Os lucros das empresas alemãs BMW e Mercedes-Benz também diminuíram devido às mesmas pressões.
Porque é que a proposta de redução de fábricas e de postos de trabalho da VW é importante na Alemanha?
A VW tem 10 fábricas de montagem e de peças na Alemanha, onde estão 120 000 dos seus 684 000 trabalhadores em todo o mundo. Sendo o maior fabricante de automóveis da Europa, a empresa é um símbolo da prosperidade dos consumidores e do crescimento económico do país após a Segunda Guerra Mundial.

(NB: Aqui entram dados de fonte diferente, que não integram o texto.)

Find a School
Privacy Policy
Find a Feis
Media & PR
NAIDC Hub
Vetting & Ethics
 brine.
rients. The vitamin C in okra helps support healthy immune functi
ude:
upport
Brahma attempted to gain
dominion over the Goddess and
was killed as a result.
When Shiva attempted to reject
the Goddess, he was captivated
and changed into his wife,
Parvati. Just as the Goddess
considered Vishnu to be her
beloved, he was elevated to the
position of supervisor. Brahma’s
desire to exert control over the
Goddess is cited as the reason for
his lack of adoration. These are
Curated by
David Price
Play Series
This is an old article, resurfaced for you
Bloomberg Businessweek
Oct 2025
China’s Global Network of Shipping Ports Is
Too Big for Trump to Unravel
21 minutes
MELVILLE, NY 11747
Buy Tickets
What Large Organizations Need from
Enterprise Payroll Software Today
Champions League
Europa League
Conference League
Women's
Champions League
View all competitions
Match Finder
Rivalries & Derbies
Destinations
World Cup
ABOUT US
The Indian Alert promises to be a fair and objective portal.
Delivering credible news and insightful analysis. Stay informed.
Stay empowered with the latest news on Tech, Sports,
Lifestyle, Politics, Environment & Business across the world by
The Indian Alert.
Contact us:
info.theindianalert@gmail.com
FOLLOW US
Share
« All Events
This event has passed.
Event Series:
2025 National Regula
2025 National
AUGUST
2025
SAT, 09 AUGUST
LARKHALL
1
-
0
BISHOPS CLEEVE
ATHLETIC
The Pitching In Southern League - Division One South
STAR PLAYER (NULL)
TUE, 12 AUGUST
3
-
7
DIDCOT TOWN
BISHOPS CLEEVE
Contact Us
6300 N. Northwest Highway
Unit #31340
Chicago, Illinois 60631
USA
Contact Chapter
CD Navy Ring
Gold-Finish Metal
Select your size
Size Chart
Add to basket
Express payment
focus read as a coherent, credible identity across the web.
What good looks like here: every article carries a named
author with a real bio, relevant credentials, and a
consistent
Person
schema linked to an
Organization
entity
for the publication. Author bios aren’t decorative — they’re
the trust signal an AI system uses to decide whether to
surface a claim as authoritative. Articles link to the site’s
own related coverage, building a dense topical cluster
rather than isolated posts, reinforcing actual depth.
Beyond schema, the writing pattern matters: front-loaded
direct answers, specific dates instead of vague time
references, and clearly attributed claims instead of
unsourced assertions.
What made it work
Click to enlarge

Nunca antes tinha encerrado uma fábrica na Alemanha. A última vez que a VW fechou uma fábrica foi em 1988, em Westmoreland, Pensilvânia; a sua divisão Audi está a discutir o encerramento de uma fábrica subutilizada na Bélgica.
Os partidos de extrema-direita, alimentados pelo desencanto popular com o governo de coligação de três partidos do chanceler alemão Olaf Scholz, obtiveram grandes vitórias nas eleições de 1 de setembro nos estados da Turíngia e da Saxónia, situados na antiga Alemanha de Leste comunista. As sondagens a nível nacional mostram que a taxa de aprovação do governo está num ponto baixo. O encerramento de fábricas é a última coisa de que o governo de Scholz precisa.
A chanceler falou com a direção e com os trabalhadores da VW após se saber do possível encerramento de fábricas, mas teve o cuidado de sublinhar que a decisão é da competência da empresa e dos seus trabalhadores.
Porque é que a Volkswagen ainda não fez os cortes de custos que a administração pretende?
Os representantes dos trabalhadores têm muito peso na VW. Detêm metade dos lugares no conselho de administração. O governo do Estado, que é coproprietário da empresa, também tem dois lugares no conselho de administração - juntamente com os representantes dos trabalhadores, a maioria - e 20% dos direitos de voto na empresa. O governador da Baixa Saxónia, Stephan Weil, afirmou que a empresa precisa de reduzir os seus custos, mas que deve evitar o encerramento de fábricas.
Isto significa que a direção terá de negociar - um processo que demorará meses.
O que diz o lado dos trabalhadores?
Os diretores presentes na assembleia de trabalhadores enfrentaram vários minutos de vaias, assobios e buzinadelas antes de poderem começar a sua apresentação sobre a potencial explicação. “Nós somos a Volkswagen, vocês não são”, gritavam os trabalhadores.
Daniela Cavallo, que preside ao conselho de empresa que representa os trabalhadores, disse que o conselho “não vai concordar com o encerramento de fábricas”. A redução dos custos laborais não vai alterar a situação financeira da Volkswagen, argumentou.
“O problema da Volkswagen é que a gestão de topo não está a fazer o seu trabalho”, disse Cavallo. “Há muitas outras áreas em que a empresa é responsável (...) Temos de ter produtos competitivos; não temos os modelos de entrada de gama nos automóveis elétricos.”